Hellboy explained as Sarah guided them left and along the tunnel for a little way, but true to her word, her image in the opera glasses became fractured and began to break up. She gave Hellboy one last, hopeful look and then she was gone.
“We’re on our own,” he said quietly.
Soon they came to another junction, this time with three more tunnels branching off.
“It’s a maze,” Lisa said desperately.
“There’s a logic to these,” Hellboy said. “Put your left hand against a wall and keep walking. Or is it your right hand?”

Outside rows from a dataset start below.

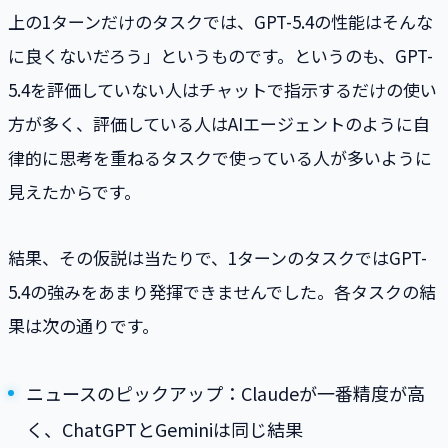
上の1ターンだけのタスクでは、GPT-5.4の性能はそんな
に良くないだろう」というものです。というのも、GPT-
5.4を評価していない人はチャットで指示するだけの使い
方が多く、評価している人はAIエージェントのように自
律的に思考を重ねるタスクで使っている人が多いように
見えたからです。
結果、その仮説は当たりで、1ターンのタスクではGPT-
5.4の強みをあまり発揮できませんでした。各タスクの結
果は次の通りです。
ニュースのピックアップ：Claudeが一番精度が高
く、ChatGPTとGeminiは同じ結果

A low, desolate howl echoed dimly through the dark.
“Was that in the tunnels or still in the house?” Brad asked.
“I don’t feel like waiting to find out,” Hellboy said.
They chose one of the tunnels, but they hadn’t gone far along it when their way was blocked by a wall of rubble.
“Ceiling collapse,” Hellboy said.
“What if that’s the only way to the Kiss of Winter?” Lisa ran an anxious hand through her hair.
“You are so negative. Come on.” Hellboy led them back to the junction, where they selected another tunnel. Within a minute they came to another junction, and a minute later another, and five minutes after that they were completely lost.
“This is starting to get irritating,” Hellboy snapped.
From far behind them in the tunnel complex came the sound of a howl, followed swiftly by another, and then a sequence of roars as the wolves picked up the scent.